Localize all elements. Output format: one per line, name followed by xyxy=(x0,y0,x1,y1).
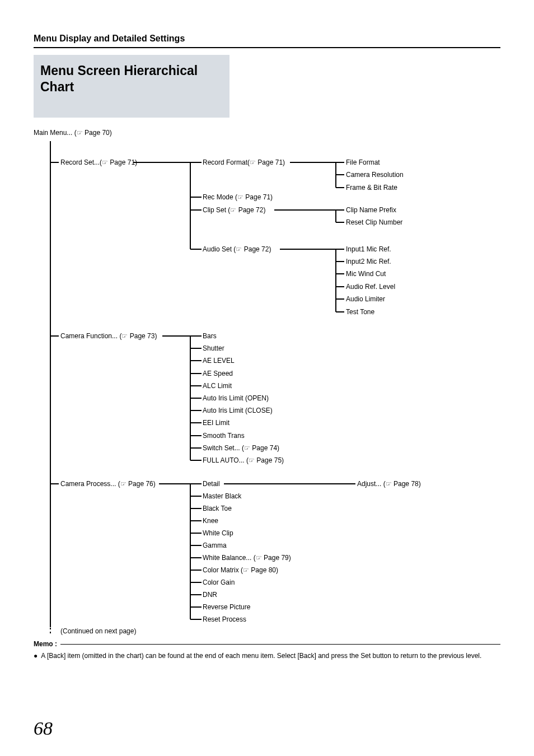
node-black-toe: Black Toe xyxy=(203,505,232,512)
node-record-set: Record Set...(☞ Page 71) xyxy=(60,158,137,166)
page-number: 68 xyxy=(34,718,53,739)
memo-bullet: ● xyxy=(34,651,38,661)
node-file-format: File Format xyxy=(346,158,380,166)
node-frame-bit-rate: Frame & Bit Rate xyxy=(346,184,397,192)
node-test-tone: Test Tone xyxy=(346,308,374,316)
node-ae-level: AE LEVEL xyxy=(203,357,235,365)
node-reset-clip-number: Reset Clip Number xyxy=(346,218,402,226)
node-smooth-trans: Smooth Trans xyxy=(203,432,245,440)
node-audio-ref-level: Audio Ref. Level xyxy=(346,283,395,291)
node-input1-mic: Input1 Mic Ref. xyxy=(346,245,391,253)
node-reset-process: Reset Process xyxy=(203,615,246,623)
node-white-clip: White Clip xyxy=(203,529,233,537)
memo-text: A [Back] item (omitted in the chart) can… xyxy=(41,651,481,661)
node-color-matrix: Color Matrix (☞ Page 80) xyxy=(203,566,278,574)
node-audio-set: Audio Set (☞ Page 72) xyxy=(203,245,271,253)
memo-label: Memo : xyxy=(34,640,60,648)
node-main-menu: Main Menu... (☞ Page 70) xyxy=(34,129,112,137)
node-white-balance: White Balance... (☞ Page 79) xyxy=(203,554,291,562)
node-switch-set: Switch Set... (☞ Page 74) xyxy=(203,444,279,452)
hierarchy-chart: Main Menu... (☞ Page 70) Record Set...(☞… xyxy=(34,129,500,638)
node-rec-mode: Rec Mode (☞ Page 71) xyxy=(203,193,273,201)
node-reverse-picture: Reverse Picture xyxy=(203,603,250,611)
node-camera-process: Camera Process... (☞ Page 76) xyxy=(60,480,156,488)
node-adjust: Adjust... (☞ Page 78) xyxy=(357,480,421,488)
node-gamma: Gamma xyxy=(203,542,227,549)
node-continued: (Continued on next page) xyxy=(60,627,136,635)
node-clip-set: Clip Set (☞ Page 72) xyxy=(203,206,265,214)
node-camera-resolution: Camera Resolution xyxy=(346,171,404,179)
node-clip-name-prefix: Clip Name Prefix xyxy=(346,206,396,214)
node-master-black: Master Black xyxy=(203,492,241,500)
node-knee: Knee xyxy=(203,517,218,525)
node-ae-speed: AE Speed xyxy=(203,370,233,377)
node-alc-limit: ALC Limit xyxy=(203,382,232,390)
node-input2-mic: Input2 Mic Ref. xyxy=(346,258,391,265)
node-detail: Detail xyxy=(203,480,220,488)
node-auto-iris-close: Auto Iris Limit (CLOSE) xyxy=(203,407,273,414)
node-bars: Bars xyxy=(203,332,217,340)
title-box: Menu Screen Hierarchical Chart xyxy=(34,55,229,118)
node-full-auto: FULL AUTO... (☞ Page 75) xyxy=(203,456,284,464)
node-auto-iris-open: Auto Iris Limit (OPEN) xyxy=(203,394,269,402)
node-color-gain: Color Gain xyxy=(203,578,235,586)
memo-block: Memo : ● A [Back] item (omitted in the c… xyxy=(34,644,500,661)
node-shutter: Shutter xyxy=(203,344,224,352)
node-camera-function: Camera Function... (☞ Page 73) xyxy=(60,332,157,340)
page-title: Menu Screen Hierarchical Chart xyxy=(40,63,229,95)
node-dnr: DNR xyxy=(203,591,217,599)
node-mic-wind-cut: Mic Wind Cut xyxy=(346,270,386,278)
node-record-format: Record Format(☞ Page 71) xyxy=(203,158,285,166)
node-audio-limiter: Audio Limiter xyxy=(346,295,385,303)
node-eei-limit: EEI Limit xyxy=(203,419,229,427)
section-breadcrumb: Menu Display and Detailed Settings xyxy=(34,34,500,48)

> **What is being asked**
Retype the data above as given, letting no picture into the copy.

> **Result of the exercise**
Localize all elements. Output format: one per line, name followed by xyxy=(x0,y0,x1,y1).
node-black-toe: Black Toe xyxy=(203,505,232,512)
node-record-set: Record Set...(☞ Page 71) xyxy=(60,158,137,166)
page-number: 68 xyxy=(34,718,53,739)
memo-bullet: ● xyxy=(34,651,38,661)
node-file-format: File Format xyxy=(346,158,380,166)
node-frame-bit-rate: Frame & Bit Rate xyxy=(346,184,397,192)
node-test-tone: Test Tone xyxy=(346,308,374,316)
node-ae-level: AE LEVEL xyxy=(203,357,235,365)
node-reset-clip-number: Reset Clip Number xyxy=(346,218,402,226)
node-smooth-trans: Smooth Trans xyxy=(203,432,245,440)
node-audio-ref-level: Audio Ref. Level xyxy=(346,283,395,291)
node-input1-mic: Input1 Mic Ref. xyxy=(346,245,391,253)
node-reset-process: Reset Process xyxy=(203,615,246,623)
node-white-clip: White Clip xyxy=(203,529,233,537)
memo-text: A [Back] item (omitted in the chart) can… xyxy=(41,651,481,661)
node-color-matrix: Color Matrix (☞ Page 80) xyxy=(203,566,278,574)
node-audio-set: Audio Set (☞ Page 72) xyxy=(203,245,271,253)
memo-label: Memo : xyxy=(34,640,60,648)
node-main-menu: Main Menu... (☞ Page 70) xyxy=(34,129,112,137)
node-white-balance: White Balance... (☞ Page 79) xyxy=(203,554,291,562)
node-switch-set: Switch Set... (☞ Page 74) xyxy=(203,444,279,452)
hierarchy-chart: Main Menu... (☞ Page 70) Record Set...(☞… xyxy=(34,129,500,638)
node-rec-mode: Rec Mode (☞ Page 71) xyxy=(203,193,273,201)
node-reverse-picture: Reverse Picture xyxy=(203,603,250,611)
node-camera-process: Camera Process... (☞ Page 76) xyxy=(60,480,156,488)
node-adjust: Adjust... (☞ Page 78) xyxy=(357,480,421,488)
node-gamma: Gamma xyxy=(203,542,227,549)
node-continued: (Continued on next page) xyxy=(60,627,136,635)
node-clip-set: Clip Set (☞ Page 72) xyxy=(203,206,265,214)
node-camera-resolution: Camera Resolution xyxy=(346,171,404,179)
node-clip-name-prefix: Clip Name Prefix xyxy=(346,206,396,214)
node-master-black: Master Black xyxy=(203,492,241,500)
node-knee: Knee xyxy=(203,517,218,525)
node-ae-speed: AE Speed xyxy=(203,370,233,377)
node-alc-limit: ALC Limit xyxy=(203,382,232,390)
node-input2-mic: Input2 Mic Ref. xyxy=(346,258,391,265)
node-detail: Detail xyxy=(203,480,220,488)
node-auto-iris-close: Auto Iris Limit (CLOSE) xyxy=(203,407,273,414)
node-bars: Bars xyxy=(203,332,217,340)
title-box: Menu Screen Hierarchical Chart xyxy=(34,55,229,118)
node-full-auto: FULL AUTO... (☞ Page 75) xyxy=(203,456,284,464)
node-auto-iris-open: Auto Iris Limit (OPEN) xyxy=(203,394,269,402)
node-color-gain: Color Gain xyxy=(203,578,235,586)
memo-block: Memo : ● A [Back] item (omitted in the c… xyxy=(34,644,500,661)
node-shutter: Shutter xyxy=(203,344,224,352)
node-camera-function: Camera Function... (☞ Page 73) xyxy=(60,332,157,340)
page-title: Menu Screen Hierarchical Chart xyxy=(40,63,229,95)
node-dnr: DNR xyxy=(203,591,217,599)
node-mic-wind-cut: Mic Wind Cut xyxy=(346,270,386,278)
node-record-format: Record Format(☞ Page 71) xyxy=(203,158,285,166)
node-audio-limiter: Audio Limiter xyxy=(346,295,385,303)
node-eei-limit: EEI Limit xyxy=(203,419,229,427)
section-breadcrumb: Menu Display and Detailed Settings xyxy=(34,34,500,48)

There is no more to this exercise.